McClelland M
Department of Biochemistry and Molecular Biology, University of Chicago, IL 60637.
Nucleic Acids Res. 1988 Mar 25;16(5):2283-94. doi: 10.1093/nar/16.5.2283.
I show that the recognition sequences of Type II restriction systems are correlated with the G + C content of the host bacterial DNA. Almost all restriction systems with G + C rich tetranucleotide recognition sequences are found in species with A + T rich genomes, whereas G + C rich hexanucleotide and octanucleotide recognition sequences are found almost exclusively in species with G + C rich genomes. Most hexanucleotide recognition sequences found in species with A + T rich genomes are A + T rich. This distribution eliminates a substantial proportion of the potential variance in the frequency of restriction recognition sequences in the host genomes. As a consequence, almost all restriction recognition sequences, including those eight base pairs in length (Not I and Sfi I), are predicted to occur with a frequency ranging from once every 300 to once every 5,000 base pairs in the host genome. Since the G + C content of bacteriophage DNA and of the host genome are also correlated, the data presented is evidence that most Type II "restriction systems" are indeed involved in phage restriction.

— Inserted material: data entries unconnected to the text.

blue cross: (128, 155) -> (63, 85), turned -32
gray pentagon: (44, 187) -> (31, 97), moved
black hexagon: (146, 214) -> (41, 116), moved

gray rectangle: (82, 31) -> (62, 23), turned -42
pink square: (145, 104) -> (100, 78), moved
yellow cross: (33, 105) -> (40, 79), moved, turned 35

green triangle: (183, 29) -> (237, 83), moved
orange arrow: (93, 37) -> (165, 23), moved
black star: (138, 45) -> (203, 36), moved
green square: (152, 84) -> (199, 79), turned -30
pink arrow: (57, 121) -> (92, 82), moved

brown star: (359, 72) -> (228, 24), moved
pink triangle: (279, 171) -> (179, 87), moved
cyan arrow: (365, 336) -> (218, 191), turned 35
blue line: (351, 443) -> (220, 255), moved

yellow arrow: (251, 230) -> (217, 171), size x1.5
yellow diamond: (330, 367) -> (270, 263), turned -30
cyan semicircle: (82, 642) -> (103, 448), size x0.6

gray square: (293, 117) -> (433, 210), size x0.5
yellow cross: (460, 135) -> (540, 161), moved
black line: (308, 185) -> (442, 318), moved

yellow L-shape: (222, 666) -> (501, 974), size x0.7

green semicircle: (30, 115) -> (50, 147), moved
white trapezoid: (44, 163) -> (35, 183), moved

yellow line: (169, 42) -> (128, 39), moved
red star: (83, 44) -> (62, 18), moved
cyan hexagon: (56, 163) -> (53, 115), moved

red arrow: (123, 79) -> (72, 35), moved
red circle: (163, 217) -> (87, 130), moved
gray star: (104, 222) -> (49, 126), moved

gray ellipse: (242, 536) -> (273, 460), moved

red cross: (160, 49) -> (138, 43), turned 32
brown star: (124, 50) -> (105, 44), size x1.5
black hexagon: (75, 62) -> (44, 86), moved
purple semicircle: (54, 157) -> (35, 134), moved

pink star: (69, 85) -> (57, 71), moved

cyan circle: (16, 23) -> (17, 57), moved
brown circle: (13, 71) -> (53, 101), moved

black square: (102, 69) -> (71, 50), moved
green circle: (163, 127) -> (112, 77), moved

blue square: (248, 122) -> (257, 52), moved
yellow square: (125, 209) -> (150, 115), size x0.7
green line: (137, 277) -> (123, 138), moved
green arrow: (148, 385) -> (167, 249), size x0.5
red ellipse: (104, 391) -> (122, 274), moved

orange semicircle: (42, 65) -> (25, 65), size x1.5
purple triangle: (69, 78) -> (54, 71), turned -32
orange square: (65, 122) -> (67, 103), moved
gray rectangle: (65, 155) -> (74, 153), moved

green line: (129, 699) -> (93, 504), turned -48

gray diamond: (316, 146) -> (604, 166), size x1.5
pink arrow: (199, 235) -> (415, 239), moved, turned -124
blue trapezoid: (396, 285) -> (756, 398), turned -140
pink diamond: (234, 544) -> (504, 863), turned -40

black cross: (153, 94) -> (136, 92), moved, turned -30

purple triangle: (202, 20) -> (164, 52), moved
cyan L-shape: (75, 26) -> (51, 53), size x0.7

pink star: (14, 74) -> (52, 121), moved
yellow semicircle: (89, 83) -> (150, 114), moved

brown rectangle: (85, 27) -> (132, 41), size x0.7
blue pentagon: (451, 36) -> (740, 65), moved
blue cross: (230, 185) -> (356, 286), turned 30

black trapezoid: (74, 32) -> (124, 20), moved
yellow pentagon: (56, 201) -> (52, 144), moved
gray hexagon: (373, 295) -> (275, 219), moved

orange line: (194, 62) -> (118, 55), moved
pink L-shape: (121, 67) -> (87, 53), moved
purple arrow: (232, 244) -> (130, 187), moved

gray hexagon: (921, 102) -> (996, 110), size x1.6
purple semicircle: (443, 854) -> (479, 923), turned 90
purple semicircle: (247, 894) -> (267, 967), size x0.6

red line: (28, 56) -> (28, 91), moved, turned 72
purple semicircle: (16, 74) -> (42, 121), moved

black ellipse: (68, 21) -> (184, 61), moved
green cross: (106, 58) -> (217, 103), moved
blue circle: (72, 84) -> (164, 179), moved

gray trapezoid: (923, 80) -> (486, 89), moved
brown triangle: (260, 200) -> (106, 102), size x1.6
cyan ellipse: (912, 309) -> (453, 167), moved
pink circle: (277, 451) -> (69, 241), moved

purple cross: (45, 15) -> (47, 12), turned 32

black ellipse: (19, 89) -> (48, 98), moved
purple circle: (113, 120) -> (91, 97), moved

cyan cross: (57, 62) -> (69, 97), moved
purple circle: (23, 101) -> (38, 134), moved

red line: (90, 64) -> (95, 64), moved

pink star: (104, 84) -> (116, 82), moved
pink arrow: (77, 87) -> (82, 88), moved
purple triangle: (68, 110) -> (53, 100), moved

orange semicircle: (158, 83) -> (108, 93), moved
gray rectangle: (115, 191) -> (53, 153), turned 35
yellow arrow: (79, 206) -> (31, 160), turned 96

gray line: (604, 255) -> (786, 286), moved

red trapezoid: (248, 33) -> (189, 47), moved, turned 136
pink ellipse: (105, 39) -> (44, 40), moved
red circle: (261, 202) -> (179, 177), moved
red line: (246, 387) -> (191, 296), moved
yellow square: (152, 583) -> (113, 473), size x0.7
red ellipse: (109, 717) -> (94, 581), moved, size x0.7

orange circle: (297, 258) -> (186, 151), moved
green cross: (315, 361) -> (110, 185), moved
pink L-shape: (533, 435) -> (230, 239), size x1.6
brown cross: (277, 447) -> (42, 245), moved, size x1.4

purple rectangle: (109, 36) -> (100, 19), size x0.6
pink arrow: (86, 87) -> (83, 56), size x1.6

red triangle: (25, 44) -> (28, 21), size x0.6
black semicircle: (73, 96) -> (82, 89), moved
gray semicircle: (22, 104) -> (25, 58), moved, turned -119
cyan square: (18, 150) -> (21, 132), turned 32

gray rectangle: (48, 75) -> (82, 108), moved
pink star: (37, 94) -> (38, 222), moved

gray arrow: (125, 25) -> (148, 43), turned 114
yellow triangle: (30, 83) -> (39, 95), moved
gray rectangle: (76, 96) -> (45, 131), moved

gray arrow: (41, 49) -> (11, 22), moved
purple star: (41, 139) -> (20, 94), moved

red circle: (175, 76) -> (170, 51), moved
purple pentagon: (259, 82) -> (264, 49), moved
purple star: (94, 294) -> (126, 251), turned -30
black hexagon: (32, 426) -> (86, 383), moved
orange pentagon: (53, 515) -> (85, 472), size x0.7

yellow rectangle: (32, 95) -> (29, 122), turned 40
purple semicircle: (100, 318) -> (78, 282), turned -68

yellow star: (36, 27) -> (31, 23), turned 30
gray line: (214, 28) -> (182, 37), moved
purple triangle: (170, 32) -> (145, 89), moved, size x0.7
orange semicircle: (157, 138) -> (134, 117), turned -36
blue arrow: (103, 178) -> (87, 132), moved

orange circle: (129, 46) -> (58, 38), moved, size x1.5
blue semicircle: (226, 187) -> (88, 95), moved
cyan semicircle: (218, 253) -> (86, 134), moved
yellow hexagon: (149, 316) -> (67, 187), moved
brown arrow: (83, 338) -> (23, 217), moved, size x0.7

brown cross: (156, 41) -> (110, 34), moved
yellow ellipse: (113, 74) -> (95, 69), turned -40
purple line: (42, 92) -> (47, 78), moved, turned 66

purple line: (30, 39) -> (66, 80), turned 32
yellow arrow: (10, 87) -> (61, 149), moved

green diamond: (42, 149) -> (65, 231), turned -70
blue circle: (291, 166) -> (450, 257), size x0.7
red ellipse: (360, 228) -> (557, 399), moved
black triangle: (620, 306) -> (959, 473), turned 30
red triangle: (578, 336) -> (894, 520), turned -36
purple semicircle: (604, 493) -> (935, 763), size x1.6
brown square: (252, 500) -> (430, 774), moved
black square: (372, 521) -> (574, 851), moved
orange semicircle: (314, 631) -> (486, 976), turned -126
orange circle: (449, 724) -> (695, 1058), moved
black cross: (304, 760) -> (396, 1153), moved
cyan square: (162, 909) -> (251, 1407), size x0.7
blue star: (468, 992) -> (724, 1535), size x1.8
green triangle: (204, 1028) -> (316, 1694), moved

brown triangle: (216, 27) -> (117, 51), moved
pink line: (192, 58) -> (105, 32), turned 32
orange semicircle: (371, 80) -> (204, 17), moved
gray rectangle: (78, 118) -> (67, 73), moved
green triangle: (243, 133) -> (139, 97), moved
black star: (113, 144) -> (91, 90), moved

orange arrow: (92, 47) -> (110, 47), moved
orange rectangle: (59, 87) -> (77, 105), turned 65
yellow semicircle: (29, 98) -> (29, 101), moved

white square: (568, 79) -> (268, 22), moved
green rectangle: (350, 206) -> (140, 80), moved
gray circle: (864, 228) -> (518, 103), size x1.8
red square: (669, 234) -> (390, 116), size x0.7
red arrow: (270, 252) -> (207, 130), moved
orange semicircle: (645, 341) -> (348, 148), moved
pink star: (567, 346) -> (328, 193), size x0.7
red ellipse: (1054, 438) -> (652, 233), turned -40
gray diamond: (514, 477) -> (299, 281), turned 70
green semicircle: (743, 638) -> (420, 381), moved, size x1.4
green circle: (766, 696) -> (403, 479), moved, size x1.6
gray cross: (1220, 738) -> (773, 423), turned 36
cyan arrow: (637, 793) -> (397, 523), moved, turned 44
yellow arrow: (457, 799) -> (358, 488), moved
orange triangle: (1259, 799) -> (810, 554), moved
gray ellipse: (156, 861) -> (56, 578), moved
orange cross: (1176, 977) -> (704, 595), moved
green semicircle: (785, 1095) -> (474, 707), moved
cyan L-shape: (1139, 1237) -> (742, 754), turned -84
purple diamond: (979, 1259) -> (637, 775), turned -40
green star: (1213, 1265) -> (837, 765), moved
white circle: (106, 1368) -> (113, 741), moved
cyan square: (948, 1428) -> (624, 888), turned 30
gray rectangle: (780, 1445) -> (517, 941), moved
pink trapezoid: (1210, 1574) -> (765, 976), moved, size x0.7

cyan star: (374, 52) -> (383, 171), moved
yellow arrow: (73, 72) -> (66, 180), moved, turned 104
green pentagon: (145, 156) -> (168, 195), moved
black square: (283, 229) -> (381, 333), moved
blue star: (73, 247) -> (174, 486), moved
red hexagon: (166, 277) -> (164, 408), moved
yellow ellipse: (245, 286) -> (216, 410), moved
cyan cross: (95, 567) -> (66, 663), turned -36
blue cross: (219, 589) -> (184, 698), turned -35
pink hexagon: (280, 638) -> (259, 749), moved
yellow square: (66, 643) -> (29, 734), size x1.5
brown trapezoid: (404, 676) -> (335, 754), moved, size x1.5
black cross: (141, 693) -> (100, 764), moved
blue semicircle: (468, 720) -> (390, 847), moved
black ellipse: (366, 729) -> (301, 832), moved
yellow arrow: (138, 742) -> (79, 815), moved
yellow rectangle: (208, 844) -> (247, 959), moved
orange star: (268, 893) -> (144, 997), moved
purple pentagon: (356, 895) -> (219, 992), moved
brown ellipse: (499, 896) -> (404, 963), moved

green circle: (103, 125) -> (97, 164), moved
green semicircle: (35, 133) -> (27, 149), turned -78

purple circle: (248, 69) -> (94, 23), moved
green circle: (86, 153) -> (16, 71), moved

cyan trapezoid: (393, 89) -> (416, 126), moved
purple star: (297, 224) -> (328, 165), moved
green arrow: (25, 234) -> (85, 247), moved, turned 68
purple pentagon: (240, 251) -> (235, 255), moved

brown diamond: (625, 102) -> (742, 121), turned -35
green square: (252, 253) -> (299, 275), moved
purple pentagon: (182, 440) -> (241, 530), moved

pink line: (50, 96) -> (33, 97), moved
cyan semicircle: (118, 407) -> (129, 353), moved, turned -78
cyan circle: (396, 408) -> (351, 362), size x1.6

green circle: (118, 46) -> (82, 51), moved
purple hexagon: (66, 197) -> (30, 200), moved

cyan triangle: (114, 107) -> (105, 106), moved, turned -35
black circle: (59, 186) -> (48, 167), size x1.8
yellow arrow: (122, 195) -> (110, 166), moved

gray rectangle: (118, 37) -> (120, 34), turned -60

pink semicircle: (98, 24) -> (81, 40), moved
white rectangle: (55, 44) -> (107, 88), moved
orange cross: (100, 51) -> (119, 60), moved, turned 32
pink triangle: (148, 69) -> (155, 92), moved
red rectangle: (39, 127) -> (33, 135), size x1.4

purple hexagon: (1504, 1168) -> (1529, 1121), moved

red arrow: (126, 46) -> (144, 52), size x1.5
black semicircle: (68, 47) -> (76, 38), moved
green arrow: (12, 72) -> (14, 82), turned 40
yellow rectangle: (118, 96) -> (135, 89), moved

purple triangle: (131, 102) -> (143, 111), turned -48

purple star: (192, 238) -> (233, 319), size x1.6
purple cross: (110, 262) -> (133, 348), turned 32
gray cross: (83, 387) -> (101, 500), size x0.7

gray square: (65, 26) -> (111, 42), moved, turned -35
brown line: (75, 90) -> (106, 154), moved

我发现II型限制系统的识别序列与宿主细菌DNA的G + C含量相关。几乎所有具有富含G + C的四核苷酸识别序列的限制系统都存在于基因组富含A + T的物种中,而富含G + C的六核苷酸和八核苷酸识别序列几乎只存在于基因组富含G + C的物种中。在基因组富含A + T的物种中发现的大多数六核苷酸识别序列富含A + T。这种分布消除了宿主基因组中限制识别序列频率的很大一部分潜在差异。因此,几乎所有的限制识别序列,包括那些长度为八个碱基对的序列(Not I和Sfi I),预计在宿主基因组中的出现频率为每300至每5000个碱基对出现一次。由于噬菌体DNA和宿主基因组的G + C含量也相关,所呈现的数据证明大多数II型“限制系统”确实参与噬菌体限制。